Collection entries:
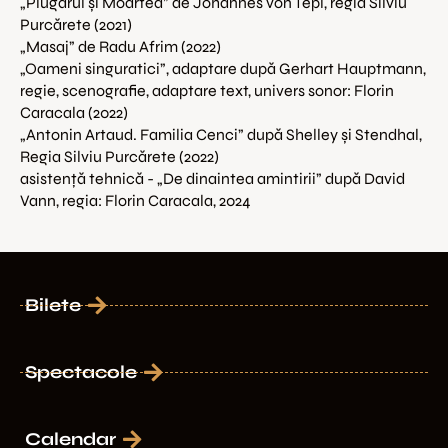
„Plugarul și Moartea” de Johannes von Tepl, regia Silviu 
Purcărete (2021)

„Masaj” de Radu Afrim (2022)

„Oameni singuratici”, adaptare după Gerhart Hauptmann, 
regie, scenografie, adaptare text, univers sonor: Florin 
Caracala (2022)

„Antonin Artaud. Familia Cenci” după Shelley și Stendhal, 
Regia Silviu Purcărete (2022)

asistență tehnică - „De dinaintea amintirii” după David 
Vann, regia: Florin Caracala, 2024
Bilete
Spectacole
Calendar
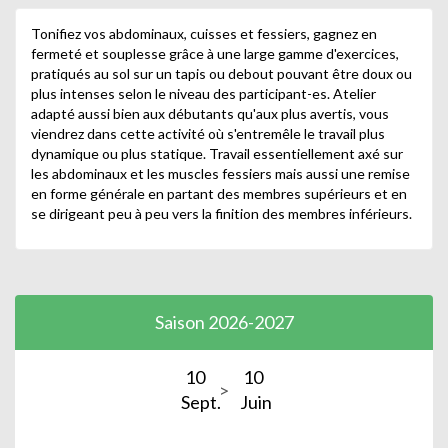
Tonifiez vos abdominaux, cuisses et fessiers, gagnez en
fermeté et souplesse grâce à une large gamme d'exercices,
pratiqués au sol sur un tapis ou debout pouvant être doux ou
plus intenses selon le niveau des participant-es. Atelier
adapté aussi bien aux débutants qu'aux plus avertis, vous
viendrez dans cette activité où s'entremêle le travail plus
dynamique ou plus statique. Travail essentiellement axé sur
les abdominaux et les muscles fessiers mais aussi une remise
en forme générale en partant des membres supérieurs et en
se dirigeant peu à peu vers la finition des membres inférieurs.
Saison 2026-2027
10
10
Sept.
Juin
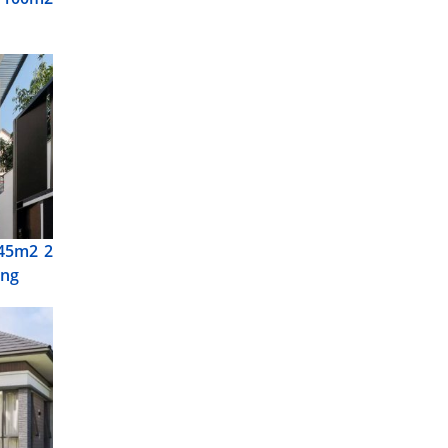
 45m2 2
ồng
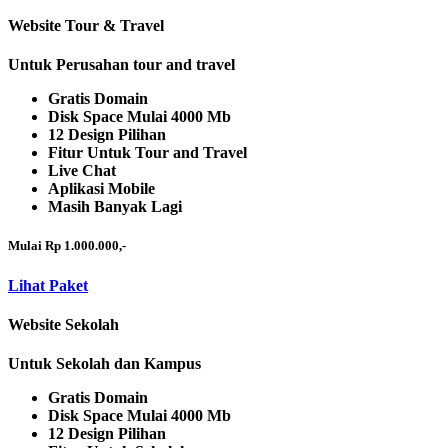
Website Tour & Travel
Untuk Perusahan tour and travel
Gratis Domain
Disk Space Mulai 4000 Mb
12 Design Pilihan
Fitur Untuk Tour and Travel
Live Chat
Aplikasi Mobile
Masih Banyak Lagi
Mulai Rp 1.000.000,-
Lihat Paket
Website Sekolah
Untuk Sekolah dan Kampus
Gratis Domain
Disk Space Mulai 4000 Mb
12 Design Pilihan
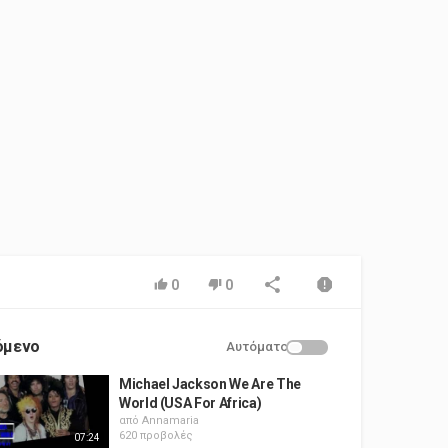
0
0
όμενο
Αυτόματο
Michael Jackson We Are The
World (USA For Africa)
από
Annamaria
620 προβολές
07:24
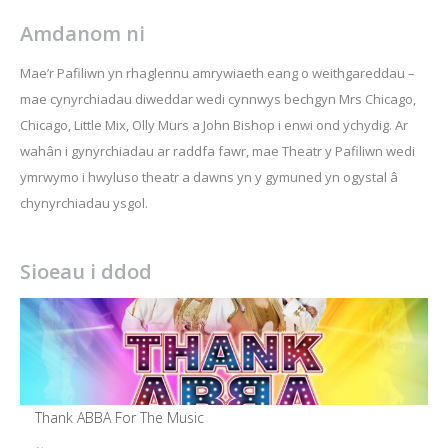
Amdanom ni
Mae’r Pafiliwn yn rhaglennu amrywiaeth eang o weithgareddau –
mae cynyrchiadau diweddar wedi cynnwys bechgyn Mrs Chicago,
Chicago, Little Mix, Olly Murs a John Bishop i enwi ond ychydig. Ar
wahân i gynyrchiadau ar raddfa fawr, mae Theatr y Pafiliwn wedi
ymrwymo i hwyluso theatr a dawns yn y gymuned yn ogystal â
chynyrchiadau ysgol.
Sioeau i ddod
Thank ABBA For The Music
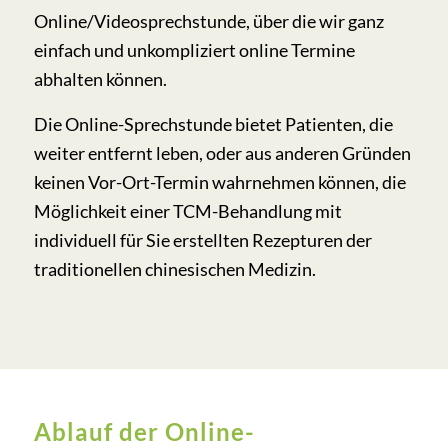
Online/Videosprechstunde, über die wir ganz
einfach und unkompliziert online Termine
abhalten können.
Die Online-Sprechstunde bietet Patienten, die
weiter entfernt leben, oder aus anderen Gründen
keinen Vor-Ort-Termin wahrnehmen können, die
Möglichkeit einer TCM-Behandlung mit
individuell für Sie erstellten Rezepturen der
traditionellen chinesischen Medizin.
Ablauf der Online-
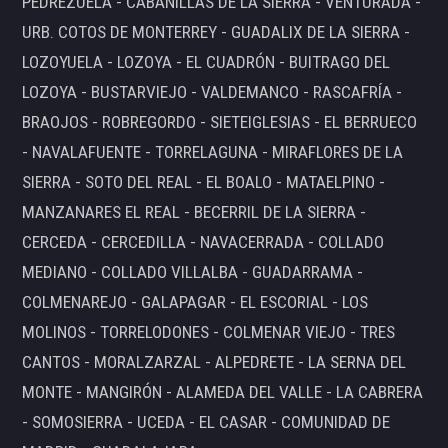
PEDREZUELA - CABANILLAS DE LA SIERRA - VENTURADA -
URB. COTOS DE MONTERREY - GUADALIX DE LA SIERRA -
LOZOYUELA - LOZOYA - EL CUADRÓN - BUITRAGO DEL
LOZOYA - BUSTARVIEJO - VALDEMANCO - RASCAFRÍA -
BRAOJOS - ROBREGORDO - SIETEIGLESIAS - EL BERRUECO
- NAVALAFUENTE - TORRELAGUNA - MIRAFLORES DE LA
SIERRA - SOTO DEL REAL - EL BOALO - MATAELPINO -
MANZANARES EL REAL - BECERRIL DE LA SIERRA -
CERCEDA - CERCEDILLA - NAVACERRADA - COLLADO
MEDIANO - COLLADO VILLALBA - GUADARRAMA -
COLMENAREJO - GALAPAGAR - EL ESCORIAL - LOS
MOLINOS - TORRELODONES - COLMENAR VIEJO - TRES
CANTOS - MORALZARZAL - ALPEDRETE - LA SERNA DEL
MONTE - MANGIRÓN - ALAMEDA DEL VALLE - LA CABRERA
- SOMOSIERRA - UCEDA - EL CASAR - COMUNIDAD DE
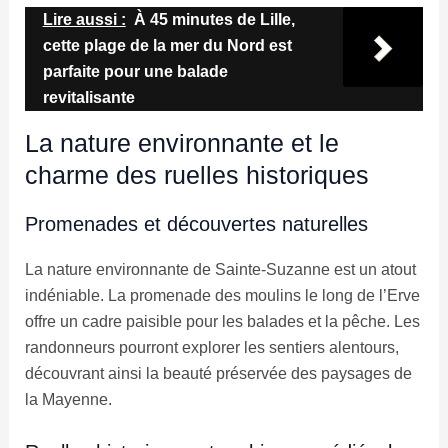
Lire aussi :
À 45 minutes de Lille,
cette plage de la mer du Nord est
parfaite pour une balade
revitalisante
La nature environnante et le
charme des ruelles historiques
Promenades et découvertes naturelles
La nature environnante de Sainte-Suzanne est un atout
indéniable. La promenade des moulins le long de l’Erve
offre un cadre paisible pour les balades et la pêche. Les
randonneurs pourront explorer les sentiers alentours,
découvrant ainsi la beauté préservée des paysages de
la Mayenne.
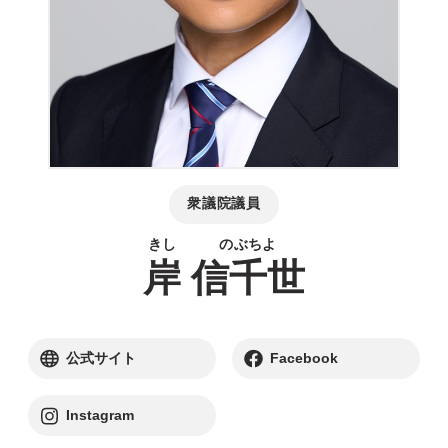
衆議院議員
岸
信千世
別ウィンドウリンク
別ウィンドウリンク
公式サイト
Facebook
別ウィンドウリンク
Instagram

(Description of the task) How many of the lines in these entries hold "COLLADO"? Report only the count.

(Result for this task) 2